Она развернула ткань и накинула на себя такой же плащ, который был на Падифе. У нее тряслись руки от страха и она не могла зашнуровать накидку на груди. Мужчина подскочил к ней, шлепнул ее по ладоням и быстро затянул веревки вместо нее. Он накинул ей капюшон на голову.

– Иди спокойно и медленно, молчи, не останавливайся, – только и сказал он и, ухватив ее за конец бечевки, которой опоясал, пошел ко входу.

Когда он дернул ее, Энди ступила шаг вперед, но больше не двинулась. Падиф снова дернул ее, но она уперлась стопами в пол. В ответ на молнии в его глазах она замотала головой в стороны.

– Нет. Нет-нет. Я не собака, чтобы вы все так со мной обращались, – забормотала она, смотря в нетерпеливые черные глаза.

Взгляд Падифа расширился, а в лице его вдруг наступило понимание. Он ослабил веревку.

– Энди, так нужно, без этого я не смогу вывести тебя, – неожиданно ровным и спокойным голосом сказал он.
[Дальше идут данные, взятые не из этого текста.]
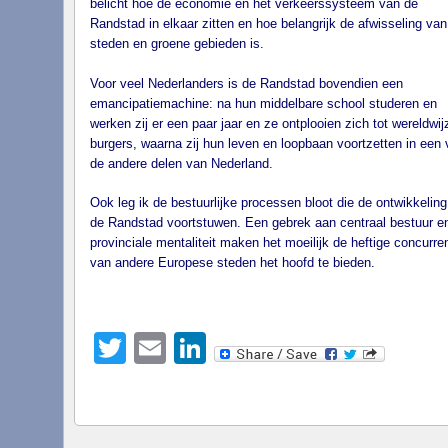
belicht hoe de economie en het verkeerssysteem van de
Randstad in elkaar zitten en hoe belangrijk de afwisseling van
steden en groene gebieden is.
Voor veel Nederlanders is de Randstad bovendien een
emancipatiemachine: na hun middelbare school studeren en
werken zij er een paar jaar en ze ontplooien zich tot wereldwij
burgers, waarna zij hun leven en loopbaan voortzetten in een 
de andere delen van Nederland.
Ook leg ik de bestuurlijke processen bloot die de ontwikkelin
de Randstad voortstuwen. Een gebrek aan centraal bestuur e
provinciale mentaliteit maken het moeilijk de heftige concurren
van andere Europese steden het hoofd te bieden.
Twitter
Email
LinkedIn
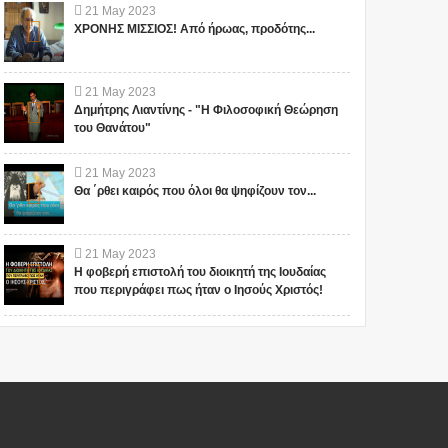
21
May
2023
ΧΡΟΝΗΣ ΜΙΣΣΙΟΣ! Από ήρωας, προδότης...
21
May
2023
Δημήτρης Λιαντίνης - "Η Φιλοσοφική Θεώρηση
του Θανάτου"
21
May
2023
Θα ΄ρθει καιρός που όλοι θα ψηφίζουν τον...
21
May
2023
Η φοβερή επιστολή του διοικητή της Ιουδαίας
που περιγράφει πως ήταν ο Ιησούς Χριστός!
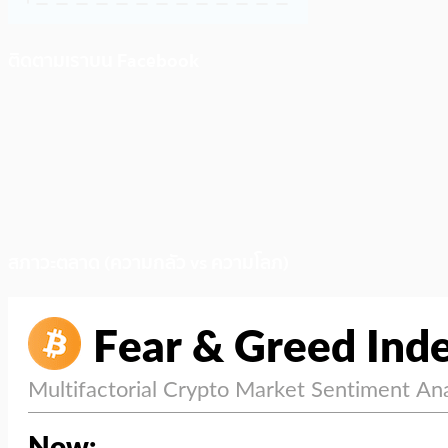
ติดตามเราบน Facebook
สภาวะตลาด (ความกลัว vs ความโลภ)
Его слова убаюкивали, но она не могла двинуться с места.

– Либо ты идешь так, либо ты не идешь, – уже холоднее промолвил он.

Она качала головой, в которой танцевали противоречивые мысли. Наконец, она опустила взгляд и ступила вперед. Падиф медленно кивнул, развернулся и натянул веревку.

Сквозь узкий проход они вышли в не менее узкий каменный коридор. По стенам были развешаны горящие факелы: в мерцании огня казалось, что камни зорко следят за преступниками и переговариваются между собой.

Они прошли несколько метров до поворота. Падиф осторожно ступил за него, уводя ее за собой. По бокам были двери от других камер, воздух тяжелел от тишины.

Падиф шел плавно: балахон на его плечах будто скользил по полу без тела. С каждым его шагом Энди казалось, что он становился все более невесомым, легким, даже прозрачным. Вот уже она едва видела черный цвет его одежды, различала блеск его глаз – еще несколько шагов, и он исчез.

Энди остановилась, открыв рот и расширив глаза. Она затрясла головой, пытаясь проснуться, но почувствовала, как веревка дернула ее за талию. Она посмотрела на свое туловище и поняла, что оно тоже стало прозрачным, каким-то серым. Она хотела вскрикнуть, но только открыла рот – ни звука не донеслось из груди, и она не поняла, то ли это она вспомнила приказ Падифа молчать, то ли ее голос вдруг просто не отразился от стен.

Веревка снова дернула ее за талию, и тут она вспомнила ходячее дерево и допустила невозможное. Закивав, она наконец повиновалась зову невидимого Падифа.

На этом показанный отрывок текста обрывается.